The Sikh Heritage Museum and temple, located at 33089 South Fraser Way, is open Monday to Friday from 10 a.m. to 4 p.m. for self-guided tours.

Legacy Hall memorializes Abbotsford’s South Asian immigrant history

Pieces in exhibit described as ‘lightning-rod moments’ of Sikh migration history

A permanent exhibit featuring significant moments in Sikh and South Asian immigration history was unveiled June 10 at the Sikh Heritage Museum in Abbotsford.

“The pieces in this exhibit are the ‘lightning-rod moments’ of Sikh migration history in B.C.,” said curator Sharanjit Sandhra. “They have shaped the nature of how our community has grown.”

The Legacy Hall pays homage to the significant historical moments people in the South Asian community faced in order to find success in Canada. Early settlers had to overcome many struggles such as legislated racism and discrimination in labour, immigration and citizenship.

“These moments in history should be shared, understood and explored as part of a Canadian historical narrative,” Sandhra said.

Several dignitaries attended the Legacy Hall unveiling, including MLA Mike De Jong, the Parliamentary Secretary for Sport and Multiculturalism Ravi Kahlon, Abbotsford Mayor Henry Braun and Abbotsford city councillors.

Buncy Pagely gave a keynote address on the legacy of her father, the late Mahinder Singh Beadall.

In 1913, Beadall immigrated to Canada and is remembered for his hard work and effort in establishing a foundation for the South Asian community.

“They must have been very courageous and strong to come here as new immigrants,” Pagely said. “They paved the road and laid the foundation for future generations.”

A photograph of Beadall making voting history is displayed at Legacy Hall in a piece titled The Vote: 1907-1947.

After a 40-year struggle, South Asian immigrants were able to vote and become Canadian citizens.

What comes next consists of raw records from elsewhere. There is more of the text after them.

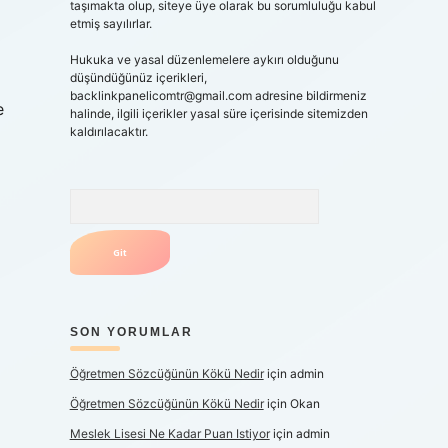
taşımakta olup, siteye üye olarak bu sorumluluğu kabul
etmiş sayılırlar.
Hukuka ve yasal düzenlemelere aykırı olduğunu
düşündüğünüz içerikleri,
backlinkpanelicomtr@gmail.com
adresine bildirmeniz
e
halinde, ilgili içerikler yasal süre içerisinde sitemizden
kaldırılacaktır.
Arama
SON YORUMLAR
Öğretmen Sözcüğünün Kökü Nedir
için
admin
Öğretmen Sözcüğünün Kökü Nedir
için
Okan
Meslek Lisesi Ne Kadar Puan Istiyor
için
admin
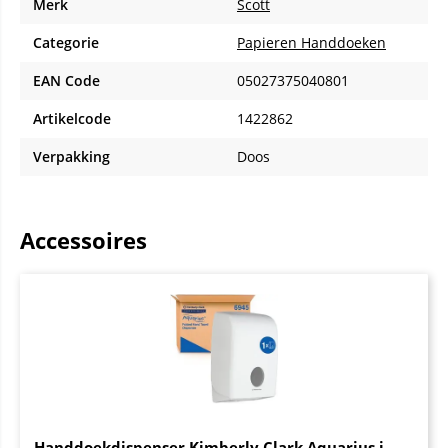
Merk
Scott
Categorie
Papieren Handdoeken
EAN Code
05027375040801
Artikelcode
1422862
Verpakking
Doos
Accessoires
Handdoekdispenser Kimberly Clark Aquarius i-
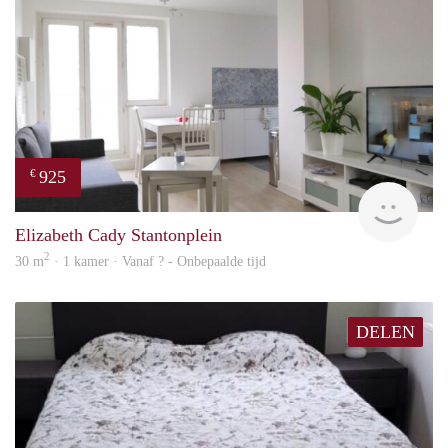
925
€
finde
Elizabeth Cady Stantonplein
2
30 m
· 1 kamer · Vanaf ? - Onbepaalde tijd
DELEN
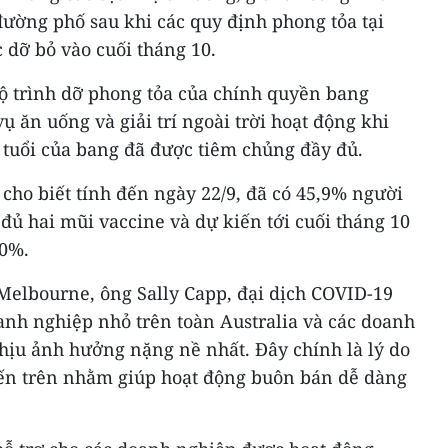
đường phố sau khi các quy định phong tỏa tại
 dỡ bỏ vào cuối tháng 10.
lộ trình dỡ phong tỏa của chính quyền bang
vụ ăn uống và giải trí ngoài trời hoạt động khi
 tuổi của bang đã được tiêm chủng đầy đủ.
 cho biết tính đến ngày 22/9, đã có 45,9% người
 đủ hai mũi vaccine và dự kiến tới cuối tháng 10
70%.
Melbourne, ông Sally Capp, đại dịch COVID-19
anh nghiệp nhỏ trên toàn Australia và các doanh
hịu ảnh hưởng nặng nề nhất. Đây chính là lý do
ến trên nhằm giúp hoạt động buôn bán dễ dàng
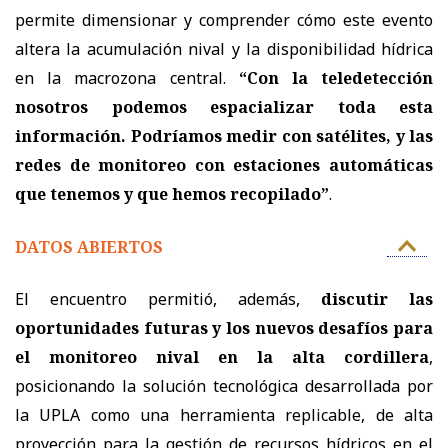
permite dimensionar y comprender cómo este evento
altera la acumulación nival y la disponibilidad hídrica
en la macrozona central.
“Con la teledetección
nosotros podemos espacializar toda esta
información. Podríamos medir con satélites, y las
redes de monitoreo con estaciones automáticas
que tenemos y que hemos recopilado”
.
DATOS ABIERTOS
El encuentro permitió, además,
discutir las
oportunidades futuras y los nuevos desafíos para
el monitoreo nival en la alta cordillera
,
posicionando la solución tecnológica desarrollada por
la UPLA como una herramienta replicable, de alta
proyección para la gestión de recursos hídricos en el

Beadall was part of the committee who fought for South Asians’ rights to vote in Canada.

The Komagata Maru is another moment on display. In 1914 the ship sailed from Yokohama, Japan to Victoria. The 376 passengers on the Komagata Maru planned on challenging laws preventing people of Indian origin from immigrating to Canada.

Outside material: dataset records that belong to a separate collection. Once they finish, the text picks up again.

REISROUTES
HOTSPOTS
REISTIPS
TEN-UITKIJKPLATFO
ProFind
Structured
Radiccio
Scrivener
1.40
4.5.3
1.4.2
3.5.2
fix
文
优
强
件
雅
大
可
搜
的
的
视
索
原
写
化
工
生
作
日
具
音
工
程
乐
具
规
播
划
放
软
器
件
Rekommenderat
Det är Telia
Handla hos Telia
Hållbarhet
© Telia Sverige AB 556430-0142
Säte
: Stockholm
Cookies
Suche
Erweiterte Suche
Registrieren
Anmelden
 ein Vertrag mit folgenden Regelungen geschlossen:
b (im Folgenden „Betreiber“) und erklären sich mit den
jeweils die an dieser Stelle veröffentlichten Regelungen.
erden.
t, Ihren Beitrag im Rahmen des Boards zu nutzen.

Upon arrival, the majority of the passengers were not permitted to disembark and for 63 days they stayed on the ship before being turned back. In 2008, the B.C. government apologized for the incident and in 2016 Prime Minister Justin Trudeau offered a formal apology in the House of Commons.

The Gur Sikh Temple in Abbotsford was started in 1908 and completed in 1911.

Prime Minister Jean Chretien designated the temple as a national historic site in 2002, and the Sikh Heritage Museum was established at the temple in 2011. The 100-year-old Sikh religious institution is the oldest Sikh temple in the western hemisphere and represents the early settlers’ sacrifices, perseverance and resilience.

“This can be a place that engages our young people to learn about the past and inspires them to shape our future. This exhibit represents that,” Sandhra said.

The first Sikhs arrived in the Fraser Valley from Punjab, India in 1905, and today Indo Canadians make up approximately 15 per cent of Abbotsford’s total population.

To learn more about Canadian Sikh heritage and the Gur Sikh Temple, visit canadiansikhheritage.ca.

The museum and temple, located at 33089 South Fraser Way, is open Monday to Friday from 10 a.m. to 4 p.m. for self-guided tours.